From: Peter Constable (petercon@microsoft.com)
Date: Mon May 21 2007 - 16:13:47 CDT

  • Next message: Kenneth Whistler: "Re: [unicode] CJK variation modifier"

    -----Original Message-----
    From: unicode-bounce@unicode.org [mailto:unicode-bounce@unicode.org] On Behalf Of Richard Wordingham

    > Who or what chooses which is the correct order for combining marks in
    > strings in the Thai script when some of them belong to the 'inherited'
    > class? Is the order established? ...

    > The Thai and Latin sequencing principles, plus the fact
    > that there is a functional unit <U+0E0A, U+0359> representing the 'zh'
    > sound, argue for <U+0E0A, U+0359, U+0E31>, but the overstrict Uniscribe
    > implementation on Windows XP seems to argue for <U+0E0A, U+0E31, U+0359>.

    Here's a longish response...

    First, I would not take the over-strict implementation on Windows XP as precedent setting. There are mono-script-Thai clusters for Pali that it can't handle, for instance. The Thai engine in Vista and Office 2007 has been relaxed (though we didn't anticipate use of these "common" marks).

    The biggest problem for displaying this kind of cluster is the lack of awareness of a need to support marks other than Thai-specific marks. I doubt very many Thai fonts support the combining asterisk below, for instance. I don't think we allow for these kinds of combinations in Vista Uniscribe -- and there are some good reasons why this wouldn't be straightforward, as I'll explain.

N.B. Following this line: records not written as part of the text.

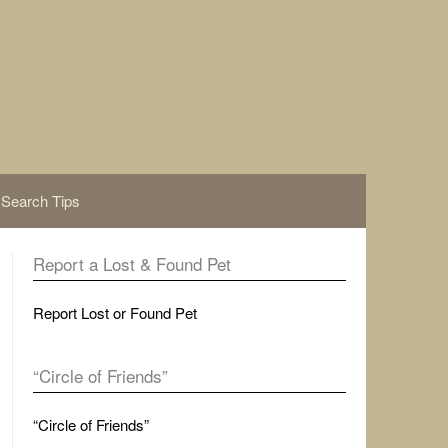
Search Tips
Report a Lost & Found Pet
Report Lost or Found Pet
“Circle of Friends”
“Circle of Friends”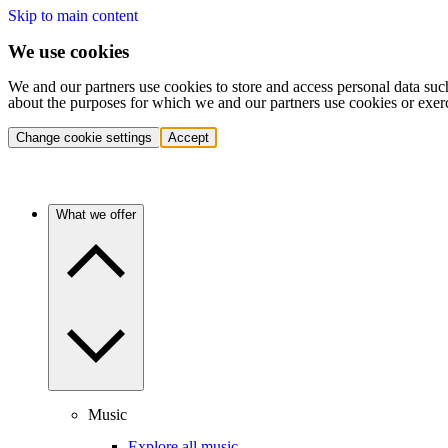
Skip to main content
We use cookies
We and our partners use cookies to store and access personal data suc
about the purposes for which we and our partners use cookies or exer
Change cookie settings
Accept
What we offer
Music
Explore all music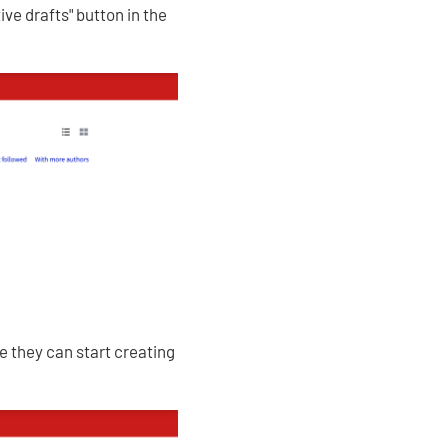
ve drafts" button in the
re they can start creating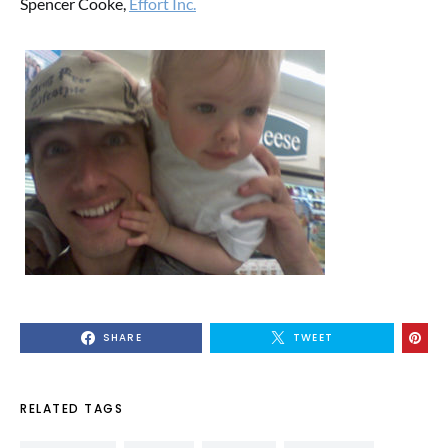
Spencer Cooke,
Effort Inc.
SHARE
TWEET
RELATED TAGS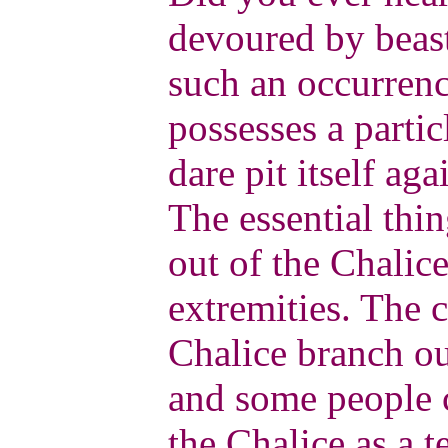
devoured by beas
such an occurrenc
possesses a partic
dare pit itself aga
The essential thi
out of the Chalice
extremities. The 
Chalice branch out
and some people c
the Chalice as a t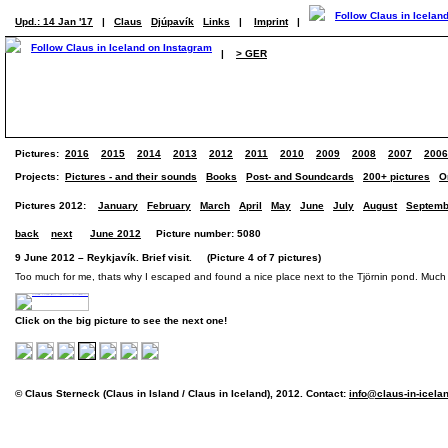
Upd.: 14 Jan '17
|
Claus
Djúpavík
Links
|
Imprint
|
|
> GER
Pictures:
2016
2015
2014
2013
2012
2011
2010
2009
2008
2007
2006
Projects:
Pictures - and their sounds
Books
Post- and Soundcards
200+ pictures
O
Pictures 2012:
January
February
March
April
May
June
July
August
Septemb
back
next
June 2012
Picture number: 5080
9 June 2012 – Reykjavík. Brief visit. (Picture 4 of 7 pictures)
Too much for me, thats why I escaped and found a nice place next to the Tjörnin pond. Much
Click on the big picture to see the next one!
© Claus Sterneck (Claus in Island / Claus in Iceland), 2012. Contact:
info@claus-in-icela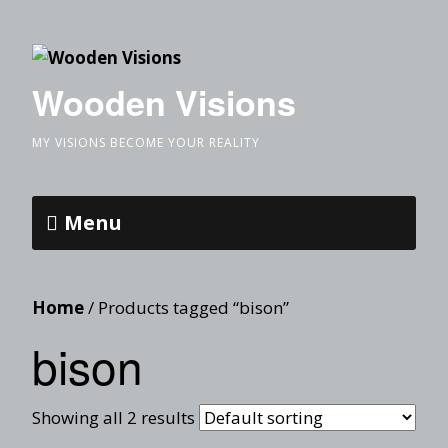
Wooden Visions
MY VISIONS BECOME YOUR REALITY
Menu
Home
/ Products tagged “bison”
bison
Showing all 2 results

    A complicating factor in this is that canonical combining classes for Thai marks were assigned on one basis, but classes for "common" marks, which historically have been used primarily with Latin, were assigned on a different basis, and the two were not designed anticipating usage of the two together. I'll come back to this.

    In loosening up the Thai-Lao engine for Vista, I tried to work out what made sense given the way canonical combining classes are assigned for Thai and Lao to come up with something that would limit the cases of multiple canonically non-equivalent sequences with visually-identical appearance while allowing greater freedom in Thai/Lao mark combinations. I was also thinking about some decisions UTC had made or I thought would be making on mark ordering in these cases. (There were some decisions for Indic scripts; I thought some decisions were going to be made for some scripts including at least Thai and Lao, but I can't find any record of such decisions by UTC.) I concluded that we could expect all below marks to precede all above marks.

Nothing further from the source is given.